Save that to your cloudflare.allowdeny and remove the stock version from your app.yml. And then test it, of course
This is great thanks @riking, but since you maintain cloudflare.template.yml I would not like to remove or mess with it, and let it download twice. …or does it download for every user or just when the container is built?
Nah, the file hasn’t changed in a while and I don’t think it will anytime soon. The primary priority here is to not break git pull, hence having a copy.
Yes, it’s only when the container is built; but the fastest code is the code that doesn’t run. Why download twice when you can do it once.
We couldn’t get this to work. Kept getting a 403. We tried moving “deny all;” around and we even tried breaking up the two files and still wouldn’t work.

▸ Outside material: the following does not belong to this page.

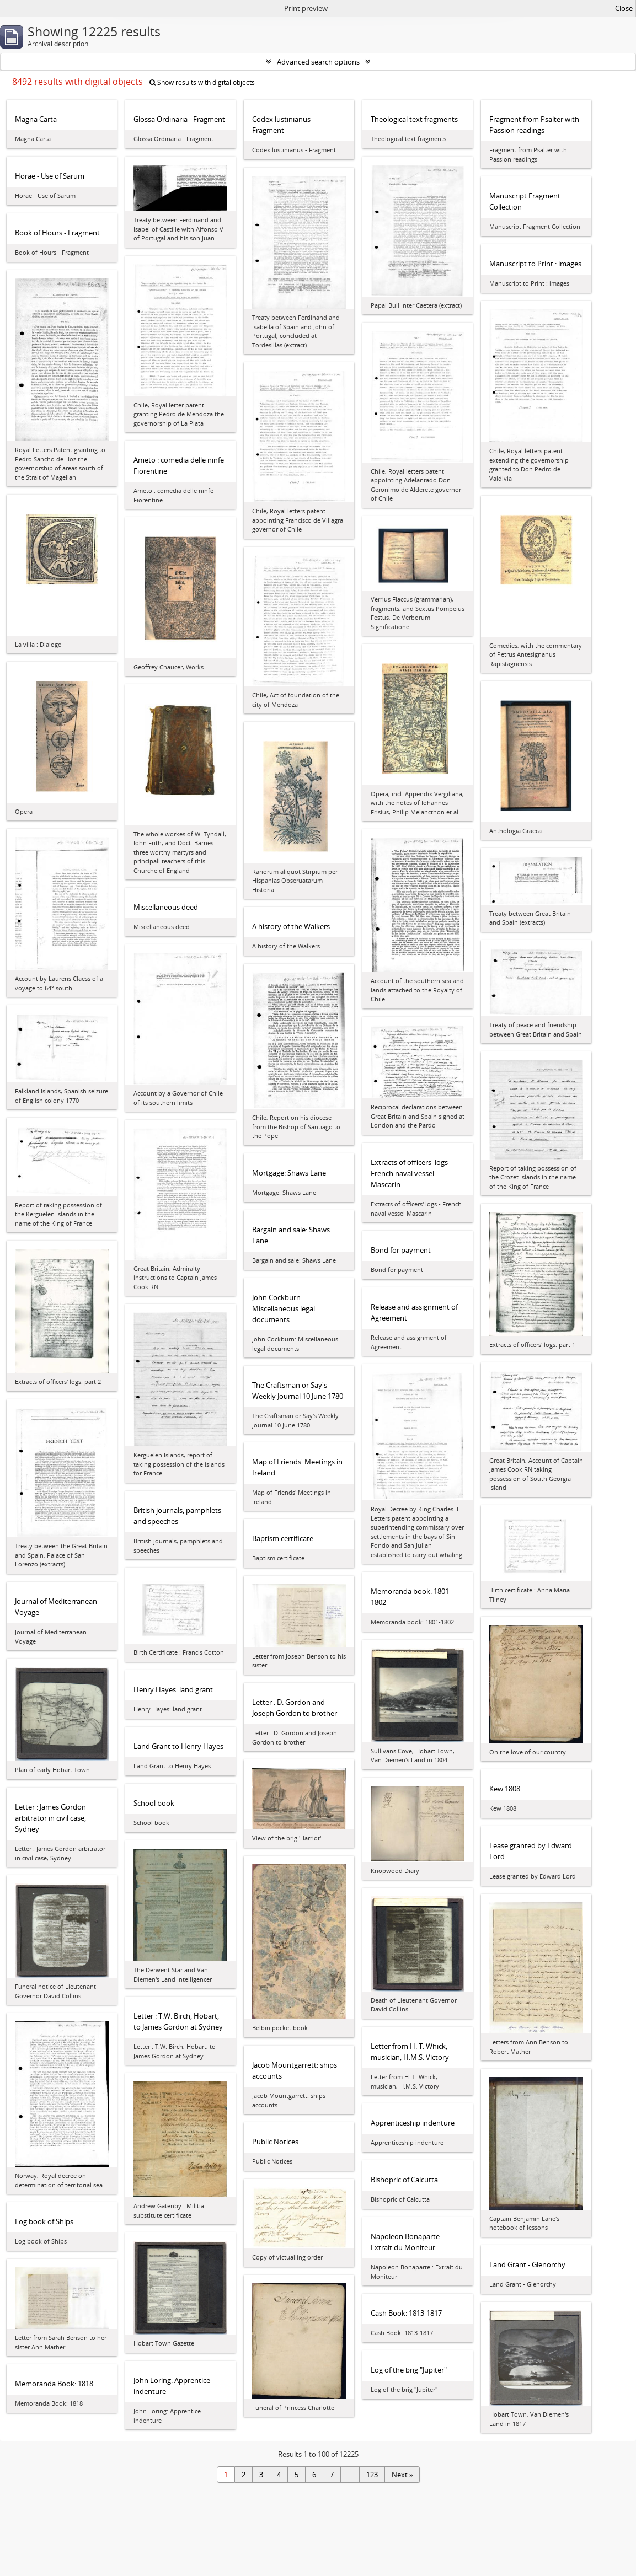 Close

We are on AWS and realized we can manage using the security group to allow and deny. This is working for us right now.
Appreciate the help though. I think a nice-to-have for those on Cloudflare is an option to turn on to whitelist only Cloudflare IPs through the method above. Perhaps an admin checkbox. It makes a lot of sense and great addition for security. And honestly a nice selling point!
Next thing we need to solve though… our IP is still showing up in emails. We are using SparkPost as our email vendor so we are scratching our heads why it’s still showing.
I don’t use AWS, but block access to our instance using firewall rules to filter out IPs, not on an approved list. Not sure what AWS offers in terms of firewall support.
I am using PFSense, and it can pull a list of IPs from a URL at an interval. I have scripts that create the approved IP list for PFsense to pull. IPs on the list make it to the forum, IPs not on the list are redirected to a page explaining the block.
I use this same technique to block access to Atlassian Confluence instance. Since it’s a firewall rule you can block any type of traffic you want, to any destination you want. Very flexible.